I was transfixed by the axe, even as he pulled it free of his skull and tossed it out of my immediate reach. He clutched the wound it left behind, and blood the color of tar squeezed out from between his fingers.
I grabbed at the table and used it to pull myself up, knocking it over in the process.
But then I lunged at Doctor Phillip Zollicoffer, who had once sent us friendly notes about crustaceans and cephalopods, and had mailed us a box of chocolates shaped like seashells at Christmas, and had murdered countless people, lost his mind, his humanity, his soul—if I could bring myself to believe in souls anymore.
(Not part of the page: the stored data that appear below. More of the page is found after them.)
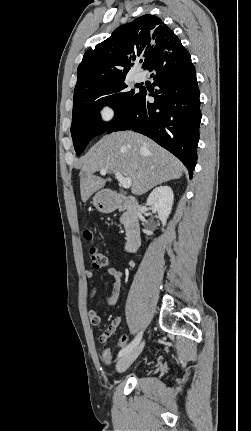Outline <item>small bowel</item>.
<instances>
[{"label":"small bowel","mask_w":251,"mask_h":431,"mask_svg":"<svg viewBox=\"0 0 251 431\" xmlns=\"http://www.w3.org/2000/svg\"><path fill=\"white\" fill-rule=\"evenodd\" d=\"M107 274L109 276H111L113 278V284L112 287L109 291L108 297H107V304L108 305H115L118 301L119 295H120V289H121V281L123 278V272L115 267H108L106 270ZM85 276L86 278L90 279V280H94L95 279V275L94 272L92 270H86L85 271ZM98 285H95L90 293V296L92 299H96L97 298V293H98ZM88 317H89V321L91 323L92 326H100L102 323V318L99 314V312L97 310H89L88 311ZM122 317L116 316L114 317L111 322L108 324V326L106 327V329L103 331V333L99 336V341L101 343H106L108 342V340L111 338V336L115 333V331L117 330V328L119 327L120 323H121ZM105 350H109L112 351L111 348H107ZM113 352V351H112Z\"/></svg>","instance_id":"obj_1"}]
</instances>
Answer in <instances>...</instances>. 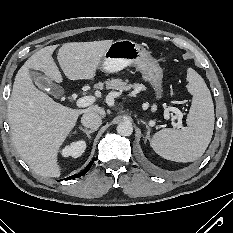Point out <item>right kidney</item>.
I'll list each match as a JSON object with an SVG mask.
<instances>
[{
	"mask_svg": "<svg viewBox=\"0 0 233 233\" xmlns=\"http://www.w3.org/2000/svg\"><path fill=\"white\" fill-rule=\"evenodd\" d=\"M86 149V142L83 140H79V141H75L73 143H71L70 145L66 146L63 150H62V155L64 157H74V158H78L80 157L84 151Z\"/></svg>",
	"mask_w": 233,
	"mask_h": 233,
	"instance_id": "obj_1",
	"label": "right kidney"
}]
</instances>
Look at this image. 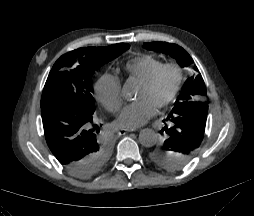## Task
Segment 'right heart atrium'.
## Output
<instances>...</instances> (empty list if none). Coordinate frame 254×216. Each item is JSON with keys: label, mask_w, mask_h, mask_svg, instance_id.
I'll list each match as a JSON object with an SVG mask.
<instances>
[{"label": "right heart atrium", "mask_w": 254, "mask_h": 216, "mask_svg": "<svg viewBox=\"0 0 254 216\" xmlns=\"http://www.w3.org/2000/svg\"><path fill=\"white\" fill-rule=\"evenodd\" d=\"M95 97L107 111L117 112L122 105L120 80L111 74H103L95 84Z\"/></svg>", "instance_id": "1"}]
</instances>
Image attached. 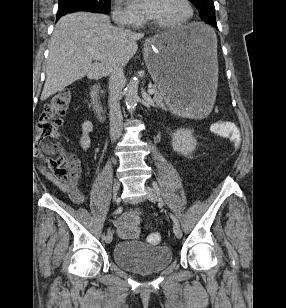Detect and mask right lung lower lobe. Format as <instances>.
<instances>
[{"mask_svg": "<svg viewBox=\"0 0 286 308\" xmlns=\"http://www.w3.org/2000/svg\"><path fill=\"white\" fill-rule=\"evenodd\" d=\"M75 11H89V12H98V13H108V12L102 11L100 9H93V8L71 9V10L58 11L57 12V19H59L61 16H63L66 13L75 12Z\"/></svg>", "mask_w": 286, "mask_h": 308, "instance_id": "1", "label": "right lung lower lobe"}]
</instances>
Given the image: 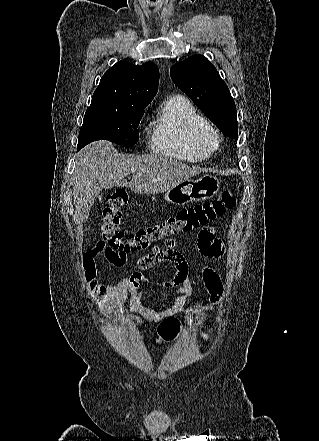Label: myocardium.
Here are the masks:
<instances>
[{
    "label": "myocardium",
    "mask_w": 319,
    "mask_h": 441,
    "mask_svg": "<svg viewBox=\"0 0 319 441\" xmlns=\"http://www.w3.org/2000/svg\"><path fill=\"white\" fill-rule=\"evenodd\" d=\"M207 139L214 147H217L220 140L219 133L211 128L208 132Z\"/></svg>",
    "instance_id": "obj_1"
}]
</instances>
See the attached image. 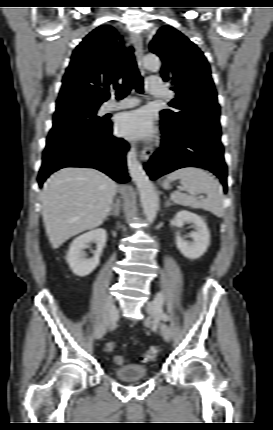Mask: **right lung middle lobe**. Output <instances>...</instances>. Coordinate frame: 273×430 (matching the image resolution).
I'll list each match as a JSON object with an SVG mask.
<instances>
[{
	"instance_id": "right-lung-middle-lobe-1",
	"label": "right lung middle lobe",
	"mask_w": 273,
	"mask_h": 430,
	"mask_svg": "<svg viewBox=\"0 0 273 430\" xmlns=\"http://www.w3.org/2000/svg\"><path fill=\"white\" fill-rule=\"evenodd\" d=\"M98 108L99 105L82 100H71L57 106L46 144L93 135L106 127L109 121L96 116Z\"/></svg>"
}]
</instances>
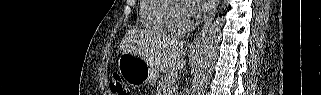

I lunged for him because somehow, he had killed Nance, and in some way he’d killed me, too. What on earth was left for me without her? A sister who loathed me, and a daft doctor who only wanted to help? There was nothing left worth counting.
I lunged for him, and I caught him in the torso, where his skin was peeling, crackling, and turning black. The toxin was still working, still weakening him. I took it as encouragement. I needed some. I needed something other than the press of his horrible body, and the stink of his skin corroding before my eyes.